Up and away in an air balloon

The most impressive moment of all is when the moth emerges from the pupa. There is the moth, enclosed in the floating leaf case, 20–30 centimetres under water. It then pushes open the top of the leaf case. The escaping air bubble drags the moth up to the water surface, like a hot air balloon with its basket. At the surface the bubble bursts, and Nymphula emerges from the water. Immediately, a coating of long scales spreads out on the surface around the moth. Supported by the surface tension, it searches tentatively for the next leaf by probing with its legs. Once it finds a leaf, it crawls onto it and pumps up its wings until they are completely unfurled. The moth often emerges in the morning, but it can also hatch late in the afternoon and in the early evening. The newly hatched moths seek the cover of the plants on the bank as soon as they can fly.

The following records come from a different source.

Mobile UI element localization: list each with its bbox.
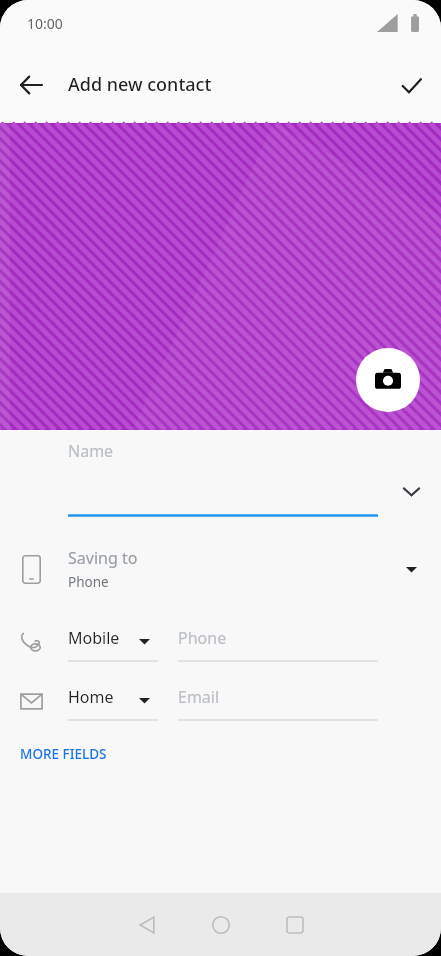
button[interactable]: Mobile: [62, 621, 164, 667]
staticText: Mobile: [68, 627, 120, 649]
button[interactable]: Recent apps: [258, 893, 332, 956]
other: Phone number: [20, 631, 43, 654]
button[interactable]: Back: [110, 893, 184, 956]
staticText: Phone: [68, 573, 109, 591]
button[interactable]: Email: [172, 680, 382, 726]
staticText: Home: [68, 686, 114, 708]
button[interactable]: Contact photo: [0, 123, 441, 430]
button[interactable]: MORE FIELDS: [10, 733, 117, 775]
button[interactable]: Take photo: [356, 348, 420, 412]
button[interactable]: Home: [62, 680, 164, 726]
button[interactable]: Expand name fields: [390, 470, 432, 512]
button[interactable]: Name: [0, 430, 441, 522]
button[interactable]: Phone: [172, 621, 382, 667]
staticText: Add new contact: [68, 72, 212, 97]
staticText: 10:00: [27, 14, 63, 33]
other: Email address: [20, 690, 43, 713]
button[interactable]: Change account: [390, 548, 432, 590]
staticText: Saving to: [68, 547, 138, 569]
button[interactable]: Home: [184, 893, 258, 956]
button[interactable]: Saving to: [0, 535, 441, 605]
staticText: Email: [178, 686, 220, 708]
staticText: Phone: [178, 627, 227, 649]
button[interactable]: Save contact: [389, 63, 433, 107]
button[interactable]: Back: [9, 63, 53, 107]
staticText: MORE FIELDS: [20, 745, 107, 763]
staticText: Name: [68, 440, 114, 462]
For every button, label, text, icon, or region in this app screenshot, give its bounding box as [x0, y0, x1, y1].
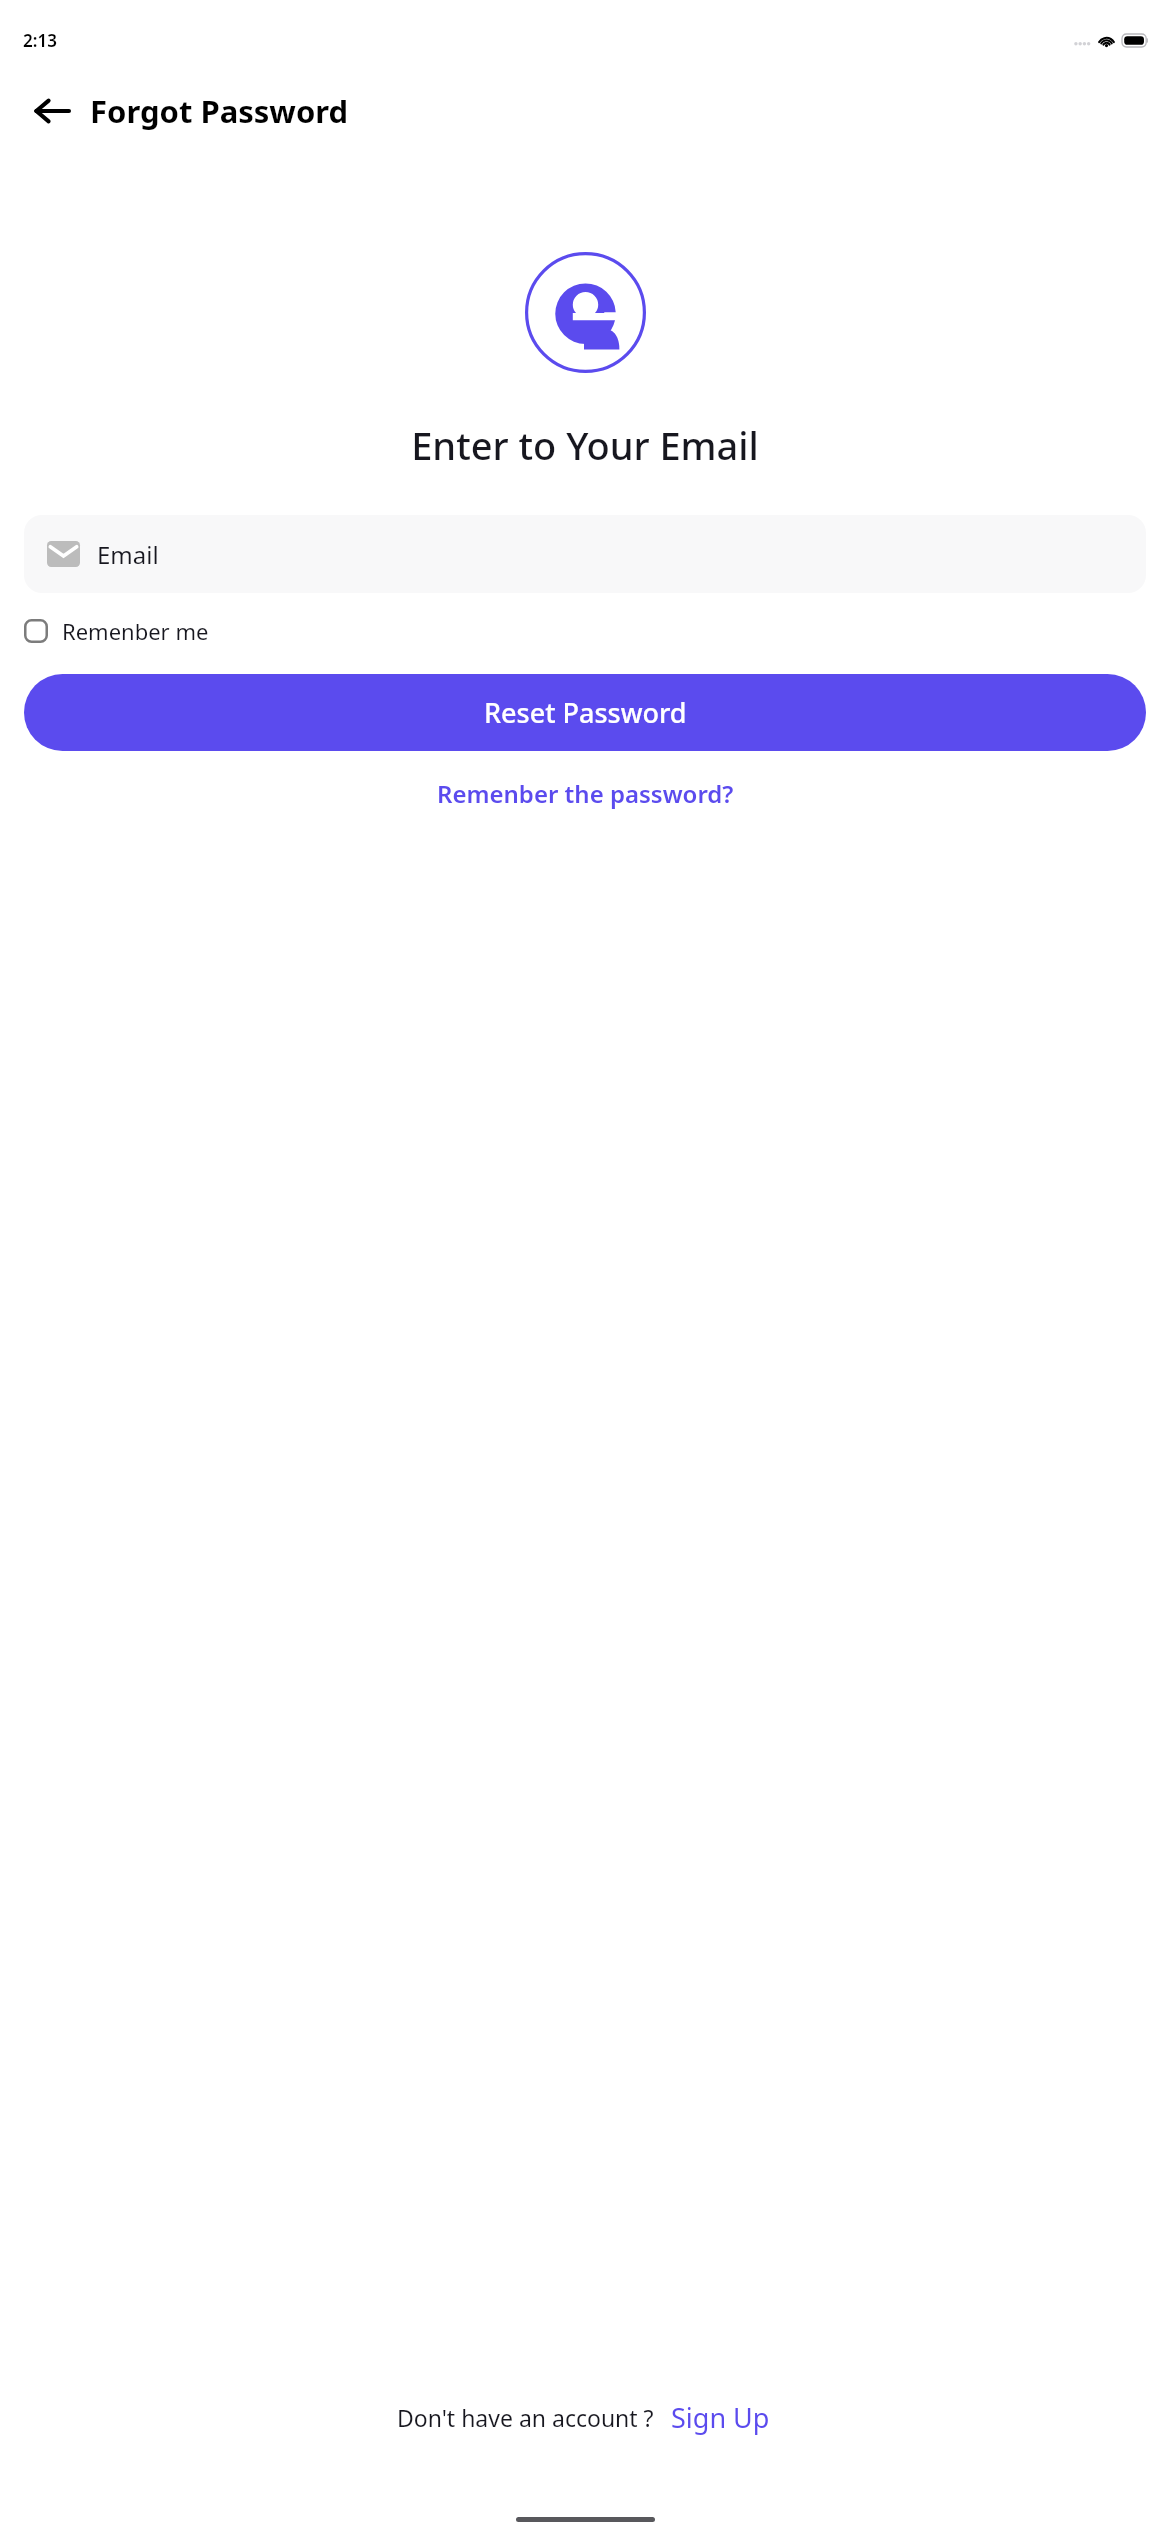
staticText: Remenber me: [62, 616, 209, 646]
button[interactable]: Sign Up: [667, 2395, 774, 2440]
button[interactable]: Reset Password: [24, 674, 1146, 751]
staticText: Reset Password: [484, 694, 687, 731]
staticText: Email: [97, 538, 159, 571]
staticText: Sign Up: [671, 2399, 770, 2436]
staticText: 2:13: [23, 29, 57, 52]
button[interactable]: Remenber the password?: [425, 771, 746, 816]
button[interactable]: Remenber me: [24, 612, 221, 650]
staticText: Don't have an account ?: [397, 2402, 654, 2433]
staticText: Forgot Password: [90, 90, 349, 132]
staticText: Enter to Your Email: [411, 419, 759, 471]
button[interactable]: Email: [24, 515, 1146, 593]
staticText: Remenber the password?: [437, 777, 734, 810]
button[interactable]: Back: [24, 83, 80, 139]
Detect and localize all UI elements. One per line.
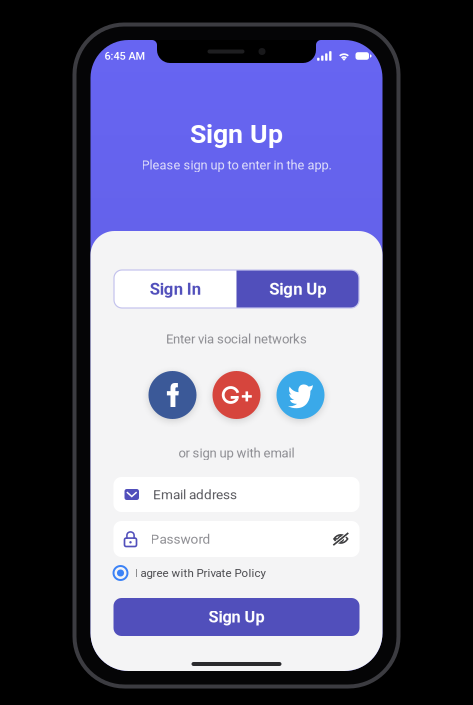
staticText: Enter via social networks bbox=[166, 331, 307, 347]
staticText: Sign Up bbox=[269, 279, 326, 299]
button[interactable]: Sign up with Google bbox=[212, 371, 260, 419]
staticText: Sign Up bbox=[190, 118, 283, 150]
staticText: I agree with Private Policy bbox=[134, 566, 266, 580]
button[interactable]: Password bbox=[114, 521, 360, 557]
staticText: 6:45 AM bbox=[104, 50, 146, 62]
button[interactable]: I agree with Private Policy bbox=[114, 565, 360, 581]
staticText: or sign up with email bbox=[178, 445, 294, 461]
staticText: Email address bbox=[153, 486, 237, 502]
button[interactable]: Sign In bbox=[114, 270, 236, 308]
button[interactable]: Sign Up bbox=[236, 270, 359, 308]
staticText: Password bbox=[150, 531, 210, 547]
staticText: Sign In bbox=[150, 279, 201, 299]
staticText: Sign Up bbox=[208, 608, 264, 627]
button[interactable]: Sign Up bbox=[114, 598, 360, 636]
button[interactable]: Sign up with Facebook bbox=[148, 371, 196, 419]
button[interactable]: Email address bbox=[114, 477, 360, 512]
button[interactable]: Sign up with Twitter bbox=[276, 371, 324, 419]
staticText: Please sign up to enter in the app. bbox=[142, 158, 332, 172]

There they attach themselves with their head pointing down, in what is for them a very characteristic pose. Seen from the water, as well as from the perspective of a bird hunting in the reeds for insects, this position conceals much of the shape of their body. One can only recognize that they are moths if one looks into the reeds at approximately the same level. But even then, the fine pattern of yellowish whorls and darker spots impedes visual detection. At the periphery of the reed bed, it remains damp enough on hot days for the small bodies not to dry out. Avoiding desiccation is particularly important for the males, as they must often spend several evenings and perhaps a whole week waiting to find a freshly hatched female that is ready to mate. It is less important for the females, since they die shortly after laying their eggs.

Only once have I been lucky enough to witness the emergence process in an aquarium. I already knew roughly how it would happen, since how else would the moth be able to reach the water surface from its underwater case? But as I saw it for myself, it was still as if a miracle had taken place.

When the adult emerges, it is midsummer. According to the type of weather experienced in spring, the second generation of brown china-marks hatches later in July or August, sometimes even at the beginning of September. What happens next? They must survive the winter. Overcoming this difficulty necessitates a special extra stage in the second lifecycle of the year. The caterpillars that are still wet from the water do not enter the third stage that would make them waterrepellent in autumn, but instead crawl without a leaf case down the stem of the water plant to a depth of at least 30 centimetres below the water surface. There they bite a hole, provided the stem is thick enough, excavate a narrow, oblong cavity and draw themselves into this chamber, their shape bent crooked at one end like the handle of a walking-stick. In this manner they spend the winter months until April or the beginning of May, when the water plants begin to sprout new leaves. Any floating leaves still on the surface of the water die away late in autumn. The caterpillars hibernate inside the plant stems, even if ice forms on the water above them.